Après son arrivée à Potsdam, Churchill est informé « qu’un enfant est né, plus grand qu’attendu… ». Le lendemain, la lecture du rapport sur Trinity le laisse bouleversé. Après une nuit de ruminations, il a changé d’avis : il faut dire l’essentiel à Staline – la nature de la bombe et sa prochaine utilisation contre le Japon. Le journal de Stimson, en date du 22 juillet, révèle que les deux délégations, britannique et américaine, approuvent cette option. En effet, tous pressentent que c’est la condition première pour établir le niveau de confiance indispensable aux futurs rapports avec l’URSS. Mais Truman se limite, en a parte, à informer Staline que les Etats-Unis disposent d’une bombe d’une puissance inédite, sans plus, et qu’il va l’utiliser contre le Japon. Staline ne fait pas montre du moindre intérêt…

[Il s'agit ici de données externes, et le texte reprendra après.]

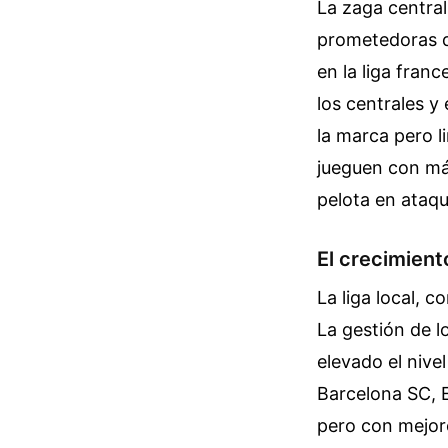
La zaga central
prometedoras d
en la liga fran
los centrales y
la marca pero l
jueguen con más
pelota en ataqu
El crecimient
La liga local, 
La gestión de l
elevado el nive
Barcelona SC, 
pero con mejore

De toute façon, l’internationalisme atomique n’avait aucun avenir : dès 1942, Kurtchatov avait reçu l’ordre de concevoir un programme atomique, dont la mise en œuvre commencera à peine la guerre terminée.

Des dépenses à l’affectation suspecte avaient attiré l’attention du Congrès. Les élus commençaient à s’alarmer. Fin mai 1945, Groves calma le jeu en organisant la visite de cinq parlementaires au centre d’Oak Ridge, où ils découvrirent l’immense complexe d’enrichissement de l’uranium. Car le programme a coûté l’équivalent de 40 Md$ d’aujourd’hui, de l’ordre de ce qu’avait coûté la moitié de tous les raids de l’USAF sur le Japon ! Si la bombe n’avait pas arrêté la guerre et évité les énormes pertes et dépenses d’un débarquement – toutes conclusions tirées en faisant abstraction de l’entrée des Russes dans le jeu – alors on n’aurait pu prétendre que l’arme atomique possédait la vertu de « faiseuse et garante de paix », la plus économique de surcroît.

Ironie de l’Histoire, Eisenhower se persuada dès 1946 qu’énergie et armes atomiques allaient assurer au coût le plus faible l’hégémonie militaire et économique des Etats-Unis. La bombe russe motiva le développement de l’arme à hydrogène. Les Russes donnèrent une réplique fracassante. Alors, Eisenhower organisa le plus grand build up militaire de tous les temps : en moyenne, chaque jour ouvrable durant ses deux mandats, 10 armes atomiques d’une puissance totale de 12 MT gonflaient les arsenaux de l’Army, de la Navy et de l’Air Force…

Le messianisme atomique que l’on s’était complu à applaudir dans Atoms for Peace laissait le souvenir amer d’une illusion trompeuse.

(1)  Nom de code de la bombe au plutonium testée le 16 juillet 1945, celle surnommée Gadget par le staff de Los Alamos.

(2) Le Comité était chargé de définir l’usage de l’arme et de proposer un programme atomique pour l’après-guerre.Nuclear

 

Sources principales (presque toutes archivées sur internet)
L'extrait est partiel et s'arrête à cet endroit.